→ PROBLEM:
Within the data below, state how many lines contain the string "GALEANO". Provide the number only.

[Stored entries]
────

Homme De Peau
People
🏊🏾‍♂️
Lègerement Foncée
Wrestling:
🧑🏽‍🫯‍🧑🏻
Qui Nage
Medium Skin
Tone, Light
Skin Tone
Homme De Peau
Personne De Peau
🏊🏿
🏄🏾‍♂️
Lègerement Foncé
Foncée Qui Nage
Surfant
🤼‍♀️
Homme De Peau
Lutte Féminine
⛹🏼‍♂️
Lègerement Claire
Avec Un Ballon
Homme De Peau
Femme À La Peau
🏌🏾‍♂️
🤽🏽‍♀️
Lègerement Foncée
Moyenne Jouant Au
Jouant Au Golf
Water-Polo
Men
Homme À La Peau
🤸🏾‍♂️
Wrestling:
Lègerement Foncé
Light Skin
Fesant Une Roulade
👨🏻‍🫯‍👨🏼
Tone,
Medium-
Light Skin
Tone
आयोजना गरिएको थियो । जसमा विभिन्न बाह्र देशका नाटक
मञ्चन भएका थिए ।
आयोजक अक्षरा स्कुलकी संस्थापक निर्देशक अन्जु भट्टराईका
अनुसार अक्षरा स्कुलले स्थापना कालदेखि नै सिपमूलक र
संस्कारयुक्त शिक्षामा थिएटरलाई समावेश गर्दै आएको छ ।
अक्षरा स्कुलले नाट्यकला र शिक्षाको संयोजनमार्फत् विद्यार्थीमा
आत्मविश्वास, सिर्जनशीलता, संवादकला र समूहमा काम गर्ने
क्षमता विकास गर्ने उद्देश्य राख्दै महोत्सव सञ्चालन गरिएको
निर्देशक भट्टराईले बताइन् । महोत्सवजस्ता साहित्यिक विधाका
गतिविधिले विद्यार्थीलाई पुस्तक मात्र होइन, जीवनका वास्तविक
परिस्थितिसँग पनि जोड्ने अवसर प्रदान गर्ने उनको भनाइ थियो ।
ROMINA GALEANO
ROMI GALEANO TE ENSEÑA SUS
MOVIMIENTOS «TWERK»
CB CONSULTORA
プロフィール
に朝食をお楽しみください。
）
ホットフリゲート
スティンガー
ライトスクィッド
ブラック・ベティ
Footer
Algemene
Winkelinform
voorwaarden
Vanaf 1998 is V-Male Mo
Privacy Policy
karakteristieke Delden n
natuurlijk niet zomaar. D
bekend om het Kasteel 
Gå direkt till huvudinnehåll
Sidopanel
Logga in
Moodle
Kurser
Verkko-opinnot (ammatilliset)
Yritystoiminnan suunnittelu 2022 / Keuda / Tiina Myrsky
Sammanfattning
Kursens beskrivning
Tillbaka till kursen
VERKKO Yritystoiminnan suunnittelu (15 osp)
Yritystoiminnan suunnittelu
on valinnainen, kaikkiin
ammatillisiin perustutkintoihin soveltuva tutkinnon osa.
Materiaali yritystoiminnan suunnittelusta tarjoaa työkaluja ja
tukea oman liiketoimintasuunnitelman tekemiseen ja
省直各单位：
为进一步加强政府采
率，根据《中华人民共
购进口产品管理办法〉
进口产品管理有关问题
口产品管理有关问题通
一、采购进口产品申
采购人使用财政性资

────

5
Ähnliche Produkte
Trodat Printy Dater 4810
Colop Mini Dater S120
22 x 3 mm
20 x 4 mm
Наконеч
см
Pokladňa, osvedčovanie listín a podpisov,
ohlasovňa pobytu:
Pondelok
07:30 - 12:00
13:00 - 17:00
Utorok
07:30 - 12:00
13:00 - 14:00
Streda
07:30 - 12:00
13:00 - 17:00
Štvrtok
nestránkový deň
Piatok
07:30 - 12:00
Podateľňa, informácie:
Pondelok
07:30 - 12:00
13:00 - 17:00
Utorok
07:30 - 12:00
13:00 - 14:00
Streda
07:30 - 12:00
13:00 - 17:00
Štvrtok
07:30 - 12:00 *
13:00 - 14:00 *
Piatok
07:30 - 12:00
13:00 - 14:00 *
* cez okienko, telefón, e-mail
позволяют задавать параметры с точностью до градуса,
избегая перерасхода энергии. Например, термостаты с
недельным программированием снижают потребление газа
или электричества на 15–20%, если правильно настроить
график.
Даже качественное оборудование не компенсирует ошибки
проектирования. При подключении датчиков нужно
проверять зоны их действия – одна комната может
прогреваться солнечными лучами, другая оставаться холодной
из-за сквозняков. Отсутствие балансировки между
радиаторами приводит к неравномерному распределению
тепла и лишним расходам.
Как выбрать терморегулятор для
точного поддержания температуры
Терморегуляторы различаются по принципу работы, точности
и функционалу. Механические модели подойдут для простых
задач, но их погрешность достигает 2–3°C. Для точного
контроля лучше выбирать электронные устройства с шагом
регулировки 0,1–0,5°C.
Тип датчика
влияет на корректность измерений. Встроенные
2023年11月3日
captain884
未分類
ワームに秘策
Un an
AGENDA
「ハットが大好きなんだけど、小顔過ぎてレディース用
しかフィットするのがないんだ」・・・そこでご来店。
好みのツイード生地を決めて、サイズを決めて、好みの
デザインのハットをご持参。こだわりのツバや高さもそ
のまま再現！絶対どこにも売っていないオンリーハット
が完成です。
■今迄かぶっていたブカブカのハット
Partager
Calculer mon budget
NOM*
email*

────

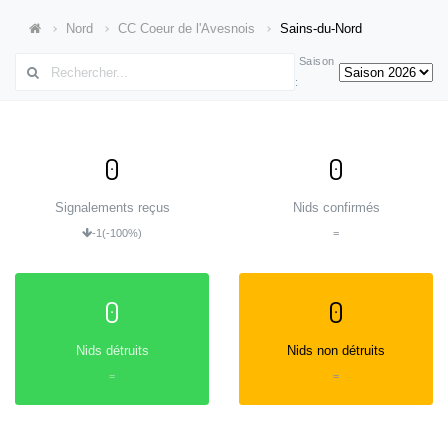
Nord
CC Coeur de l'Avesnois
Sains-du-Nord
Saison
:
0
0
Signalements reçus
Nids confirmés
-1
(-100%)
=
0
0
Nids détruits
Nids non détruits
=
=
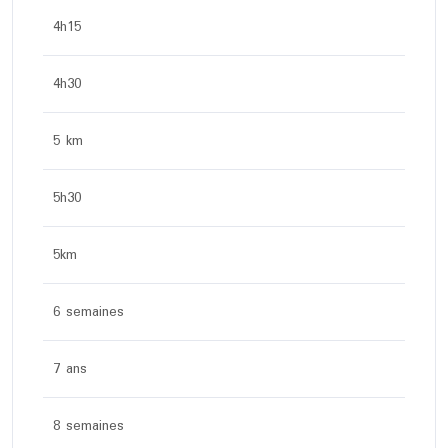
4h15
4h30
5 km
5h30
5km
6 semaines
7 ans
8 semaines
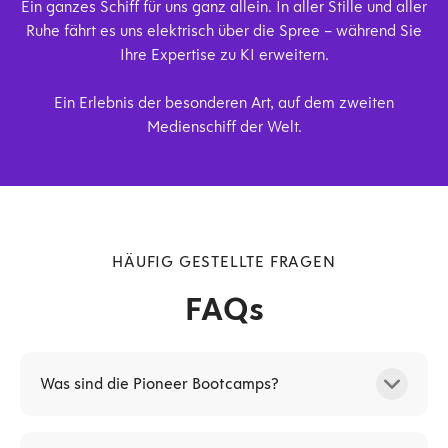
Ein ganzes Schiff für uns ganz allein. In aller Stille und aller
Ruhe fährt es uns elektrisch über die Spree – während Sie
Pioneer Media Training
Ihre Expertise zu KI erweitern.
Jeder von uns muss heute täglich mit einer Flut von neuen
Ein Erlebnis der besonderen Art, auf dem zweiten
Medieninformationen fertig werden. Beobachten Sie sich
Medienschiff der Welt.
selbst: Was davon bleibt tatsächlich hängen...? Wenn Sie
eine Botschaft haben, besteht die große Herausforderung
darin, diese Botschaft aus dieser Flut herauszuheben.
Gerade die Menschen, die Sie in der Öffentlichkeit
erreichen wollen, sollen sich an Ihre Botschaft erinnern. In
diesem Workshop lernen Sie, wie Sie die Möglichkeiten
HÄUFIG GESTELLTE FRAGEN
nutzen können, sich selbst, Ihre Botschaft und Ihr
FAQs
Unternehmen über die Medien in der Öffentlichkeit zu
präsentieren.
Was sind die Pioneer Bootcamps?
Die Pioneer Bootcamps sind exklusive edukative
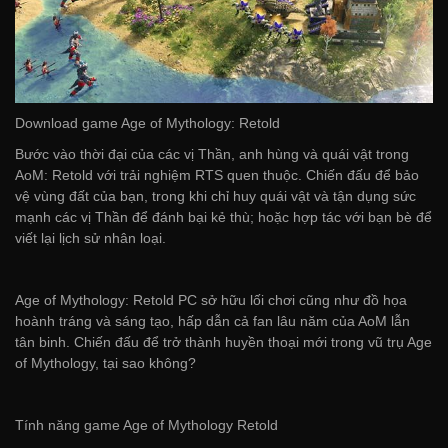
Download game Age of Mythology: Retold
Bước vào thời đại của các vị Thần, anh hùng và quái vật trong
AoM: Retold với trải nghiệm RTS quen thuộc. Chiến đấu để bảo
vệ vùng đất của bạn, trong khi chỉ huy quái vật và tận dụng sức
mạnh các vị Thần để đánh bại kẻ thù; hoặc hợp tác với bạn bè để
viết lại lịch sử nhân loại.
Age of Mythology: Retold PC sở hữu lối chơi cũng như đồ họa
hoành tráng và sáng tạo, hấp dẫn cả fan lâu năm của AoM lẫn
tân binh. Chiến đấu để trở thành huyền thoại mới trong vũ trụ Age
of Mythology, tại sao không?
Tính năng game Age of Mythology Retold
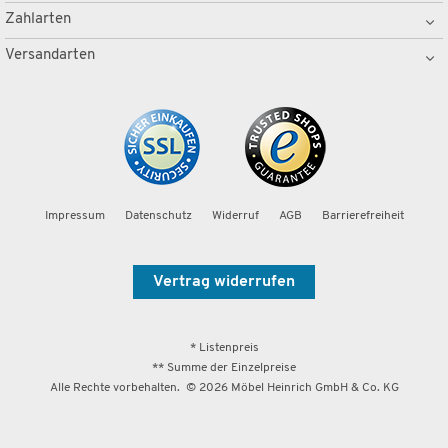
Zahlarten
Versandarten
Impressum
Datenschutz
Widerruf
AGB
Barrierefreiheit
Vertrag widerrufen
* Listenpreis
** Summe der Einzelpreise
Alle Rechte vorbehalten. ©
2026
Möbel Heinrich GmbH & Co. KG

────

→ RESULT BELOW:
2